Former electoral district of the Victorian Legislative Council

The Electoral district of Normanby, Dundas and Follett was one of the original sixteen electoral districts of the old unicameral Victorian Legislative Council of 1851 to 1856. Victoria being a colony on the continent of Australia at the time.

From 1856 onwards, the Victorian parliament consisted of two houses, the Victorian Legislative Council (upper house, consisting of Provinces) and the Victorian Legislative Assembly (lower house).

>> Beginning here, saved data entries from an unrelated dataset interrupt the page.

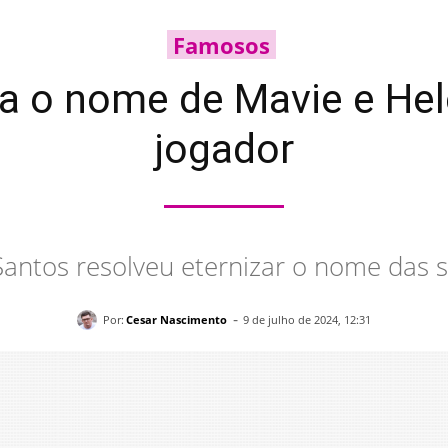
Famosos
a o nome de Mavie e Hele
jogador
Santos resolveu eternizar o nome das 
-
Por:
Cesar Nascimento
9 de julho de 2024, 12:31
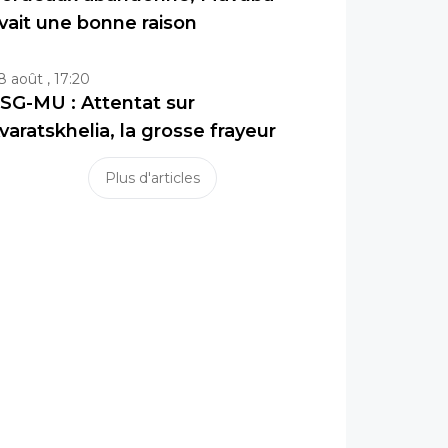
vait une bonne raison
8 août , 17:20
SG-MU : Attentat sur
varatskhelia, la grosse frayeur
Plus d'articles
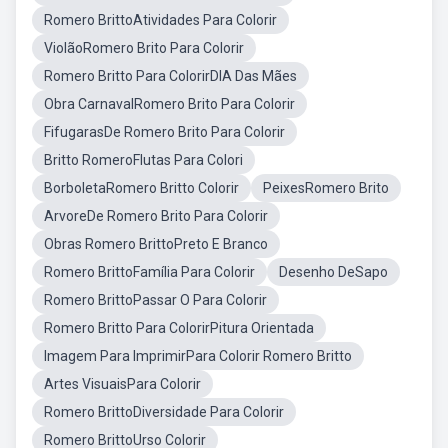
Romero BrittoAtividades Para Colorir
ViolãoRomero Brito Para Colorir
Romero Britto Para ColorirDIA Das Mães
Obra CarnavalRomero Brito Para Colorir
FifugarasDe Romero Brito Para Colorir
Britto RomeroFlutas Para Colori
BorboletaRomero Britto Colorir
PeixesRomero Brito
ArvoreDe Romero Brito Para Colorir
Obras Romero BrittoPreto E Branco
Romero BrittoFamília Para Colorir
Desenho DeSapo
Romero BrittoPassar O Para Colorir
Romero Britto Para ColorirPitura Orientada
Imagem Para ImprimirPara Colorir Romero Britto
Artes VisuaisPara Colorir
Romero BrittoDiversidade Para Colorir
Romero BrittoUrso Colorir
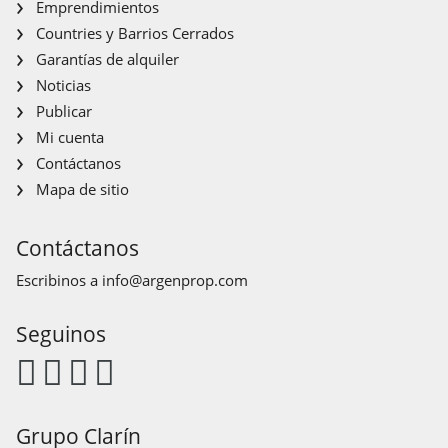
Emprendimientos
Countries y Barrios Cerrados
Garantías de alquiler
Noticias
Publicar
Mi cuenta
Contáctanos
Mapa de sitio
Contáctanos
Escribinos a
info@argenprop.com
Seguinos
Grupo Clarín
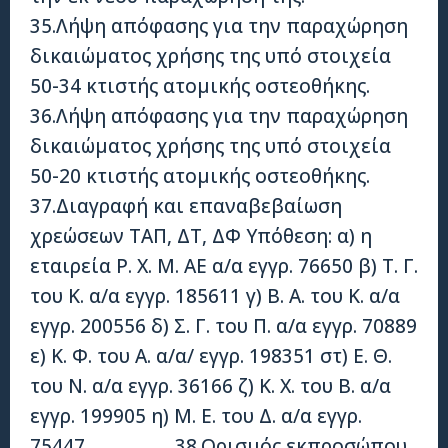
35.Λήψη απόφασης για την παραχώρηση
δικαιώματος χρήσης της υπό στοιχεία
50-34 κτιστής ατομικής οστεοθήκης.
36.Λήψη απόφασης για την παραχώρηση
δικαιώματος χρήσης της υπό στοιχεία
50-20 κτιστής ατομικής οστεοθήκης.
37.Διαγραφή και επαναβεβαίωση
χρεώσεων ΤΑΠ, ΔΤ, ΔΦ Υπόθεση: α) η
εταιρεία Ρ. Χ. Μ. ΑΕ α/α εγγρ. 76650 β) Τ. Γ.
του Κ. α/α εγγρ. 185611 γ) Β. Α. του Κ. α/α
εγγρ. 200556 δ) Σ. Γ. του Π. α/α εγγρ. 70889
ε) Κ. Φ. του Α. α/α/ εγγρ. 198351 στ) Ε. Θ.
του Ν. α/α εγγρ. 36166 ζ) Κ. Χ. του Β. α/α
εγγρ. 199905 η) Μ. Ε. του Δ. α/α εγγρ.
75447 38.Ορισμός εκπροσώπου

The electoral district of Normanby, Dundas and Follett was based in the far south-west of Victoria, consisting of the counties of Normanby, Dundas and Follett, bordering South Australia and including the towns of Casterton, Coleraine and Cavendish.

The area covered by Normanby, Dundas and Follett became part of the larger Western Province of the Legislative Council from 1856.

==Members==

One member initially, two from the expansion of the Council in 1853.

| Member 1 | Term |
| James Frederick Palmer | Nov 1851 – Mar 1856 | Member 2 | Term |
| Charles Griffith | Jun 1853 – Apr 1854^{[r]} & Jun 1854 – Mar 1856 |

==See also==
- Parliaments of the Australian states and territories
- List of members of the Victorian Legislative Council

==Notes==
 = resigned

Palmer went on to represent Western Province in the Legislative Council from November 1856.

Griffith went on to represent the Electoral district of Dundas and Follett in the Victorian Legislative Assembly from November 1856.